Data listing ->

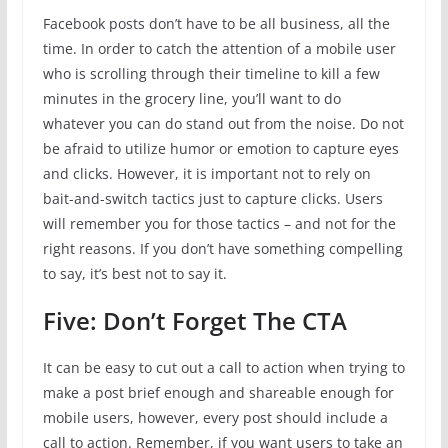
Facebook posts don’t have to be all business, all the
time. In order to catch the attention of a mobile user
who is scrolling through their timeline to kill a few
minutes in the grocery line, you’ll want to do
whatever you can do stand out from the noise. Do not
be afraid to utilize humor or emotion to capture eyes
and clicks. However, it is important not to rely on
bait-and-switch tactics just to capture clicks. Users
will remember you for those tactics – and not for the
right reasons. If you don’t have something compelling
to say, it’s best not to say it.
Five: Don’t Forget The CTA
It can be easy to cut out a call to action when trying to
make a post brief enough and shareable enough for
mobile users, however, every post should include a
call to action. Remember, if you want users to take an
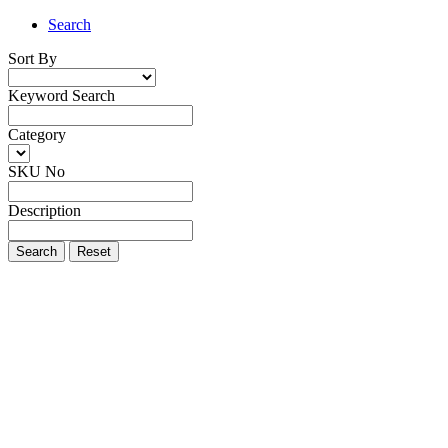
Search
Sort By
Keyword Search
Category
SKU No
Description
Search
Reset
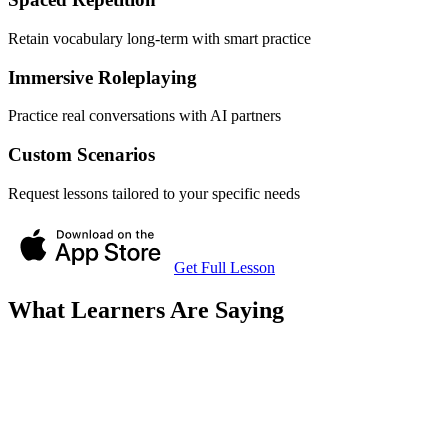
Retain vocabulary long-term with smart practice
Immersive Roleplaying
Practice real conversations with AI partners
Custom Scenarios
Request lessons tailored to your specific needs
Get Full Lesson
What Learners Are Saying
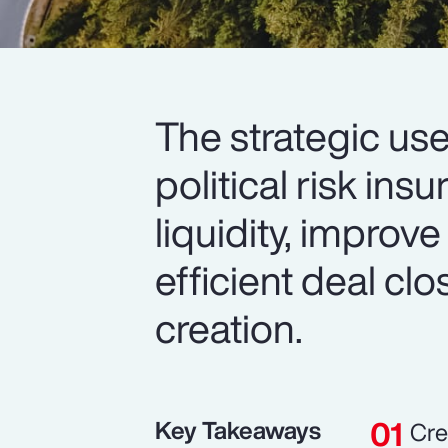
The strategic use
political risk in
liquidity, improve
efficient deal cl
creation.
Key Takeaways
Cre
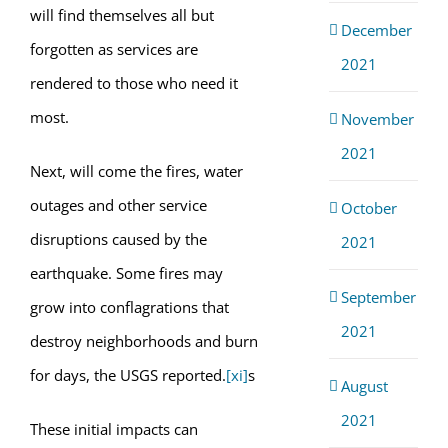
will find themselves all but
December
forgotten as services are
2021
rendered to those who need it
most.
November
2021
Next, will come the fires, water
outages and other service
October
disruptions caused by the
2021
earthquake. Some fires may
September
grow into conflagrations that
2021
destroy neighborhoods and burn
for days, the USGS reported.
[xi]
s
August
2021
These initial impacts can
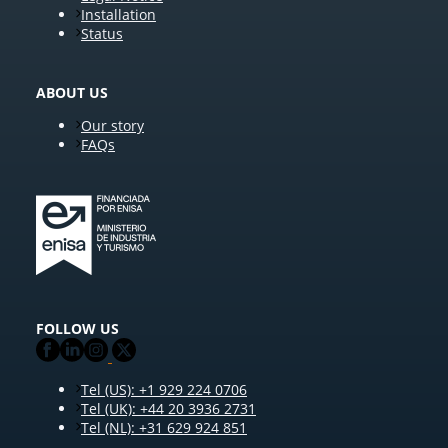
Installation
Status
ABOUT US
Our story
FAQs
FOLLOW US
Tel (US): +1 929 224 0706
Tel (UK): +44 20 3936 2731
Tel (NL): +31 629 924 851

Task item -> Each line above should be written out again exactly, without any image.

Task output ->
Facebook posts don’t have to be all business, all the
time. In order to catch the attention of a mobile user
who is scrolling through their timeline to kill a few
minutes in the grocery line, you’ll want to do
whatever you can do stand out from the noise. Do not
be afraid to utilize humor or emotion to capture eyes
and clicks. However, it is important not to rely on
bait-and-switch tactics just to capture clicks. Users
will remember you for those tactics – and not for the
right reasons. If you don’t have something compelling
to say, it’s best not to say it.
Five: Don’t Forget The CTA
It can be easy to cut out a call to action when trying to
make a post brief enough and shareable enough for
mobile users, however, every post should include a
call to action. Remember, if you want users to take an
Search
Sort By
Keyword Search
Category
SKU No
Description
Search
Reset
Retain vocabulary long-term with smart practice
Immersive Roleplaying
Practice real conversations with AI partners
Custom Scenarios
Request lessons tailored to your specific needs
Get Full Lesson
What Learners Are Saying
The strategic use
political risk in
liquidity, improve
efficient deal cl
creation.
Key Takeaways
Cre
will find themselves all but
December
forgotten as services are
2021
rendered to those who need it
most.
November
2021
Next, will come the fires, water
outages and other service
October
disruptions caused by the
2021
earthquake. Some fires may
September
grow into conflagrations that
2021
destroy neighborhoods and burn
for days, the USGS reported.
[xi]
s
August
2021
These initial impacts can
Installation
Status
ABOUT US
Our story
FAQs
FOLLOW US
Tel (US): +1 929 224 0706
Tel (UK): +44 20 3936 2731
Tel (NL): +31 629 924 851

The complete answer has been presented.